ABOUT THIS TASK: Repeat the records below verbatim, and do not copy their pictures.

◇ ◇ ◇ ◇ ◇

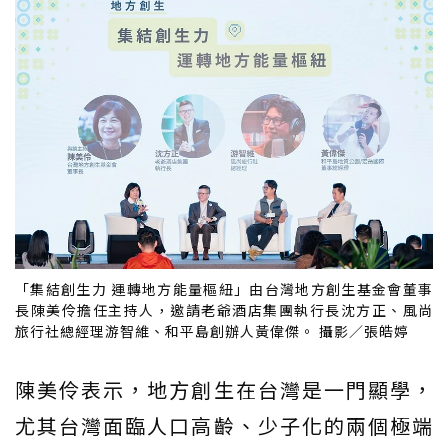
「集結創生力 運轉地方能量樞紐」由台灣地方創生基金會董事
長陳美伶擔任主持人，邀請老爺酒店集團執行長沈方正、風尚
旅行社總經理游智維、和平島創辦人黃偉傑。 攝影／張皓婷
陳美伶表示，地方創生在台灣是一門顯學，
尤其台灣面臨人口高齡、少子化的兩個極端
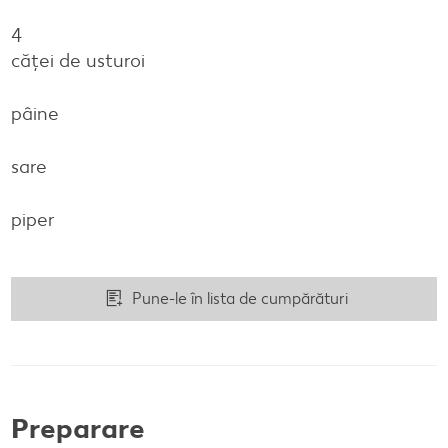
4
căței de usturoi
pâine
sare
piper
Pune-le în lista de cumpărături
Preparare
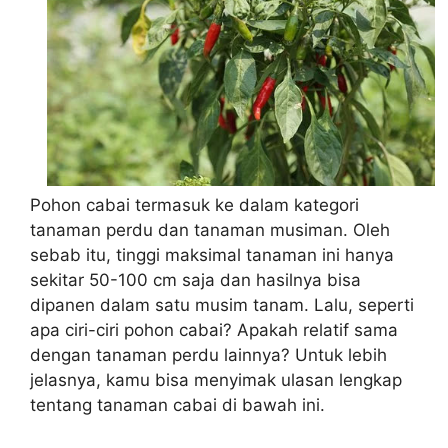
Pohon cabai termasuk ke dalam kategori
tanaman perdu dan tanaman musiman. Oleh
sebab itu, tinggi maksimal tanaman ini hanya
sekitar 50-100 cm saja dan hasilnya bisa
dipanen dalam satu musim tanam. Lalu, seperti
apa ciri-ciri pohon cabai? Apakah relatif sama
dengan tanaman perdu lainnya? Untuk lebih
jelasnya, kamu bisa menyimak ulasan lengkap
tentang tanaman cabai di bawah ini.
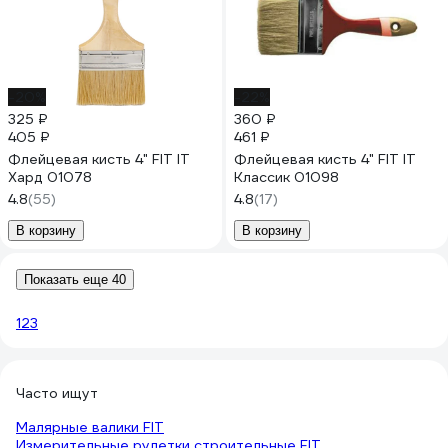
-20%
-22%
325 ₽
360 ₽
405 ₽
461 ₽
Флейцевая кисть 4" FIT IT
Флейцевая кисть 4" FIT IT
Хард 01078
Классик 01098
4.8
(55)
4.8
(17)
В корзину
В корзину
Показать еще 40
1
2
3
Часто ищут
Малярные валики FIT
Измерительные рулетки строительные FIT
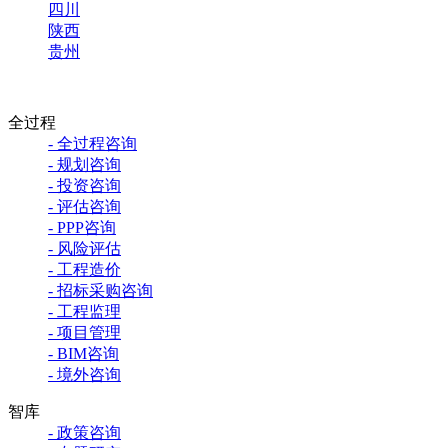
四川
陕西
贵州
全过程
- 全过程咨询
- 规划咨询
- 投资咨询
- 评估咨询
- PPP咨询
- 风险评估
- 工程造价
- 招标采购咨询
- 工程监理
- 项目管理
- BIM咨询
- 境外咨询
智库
- 政策咨询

◇ ◇ ◇ ◇ ◇

RESPONSE TO THE EXERCISE:
「集結創生力 運轉地方能量樞紐」由台灣地方創生基金會董事
長陳美伶擔任主持人，邀請老爺酒店集團執行長沈方正、風尚
旅行社總經理游智維、和平島創辦人黃偉傑。 攝影／張皓婷
陳美伶表示，地方創生在台灣是一門顯學，
尤其台灣面臨人口高齡、少子化的兩個極端
4
căței de usturoi
pâine
sare
piper
Pune-le în lista de cumpărături
Preparare
Pohon cabai termasuk ke dalam kategori
tanaman perdu dan tanaman musiman. Oleh
sebab itu, tinggi maksimal tanaman ini hanya
sekitar 50-100 cm saja dan hasilnya bisa
dipanen dalam satu musim tanam. Lalu, seperti
apa ciri-ciri pohon cabai? Apakah relatif sama
dengan tanaman perdu lainnya? Untuk lebih
jelasnya, kamu bisa menyimak ulasan lengkap
tentang tanaman cabai di bawah ini.
-20%
-22%
325 ₽
360 ₽
405 ₽
461 ₽
Флейцевая кисть 4" FIT IT
Флейцевая кисть 4" FIT IT
Хард 01078
Классик 01098
4.8
(55)
4.8
(17)
В корзину
В корзину
Показать еще 40
1
2
3
Часто ищут
Малярные валики FIT
Измерительные рулетки строительные FIT
四川
陕西
贵州
全过程
- 全过程咨询
- 规划咨询
- 投资咨询
- 评估咨询
- PPP咨询
- 风险评估
- 工程造价
- 招标采购咨询
- 工程监理
- 项目管理
- BIM咨询
- 境外咨询
智库
- 政策咨询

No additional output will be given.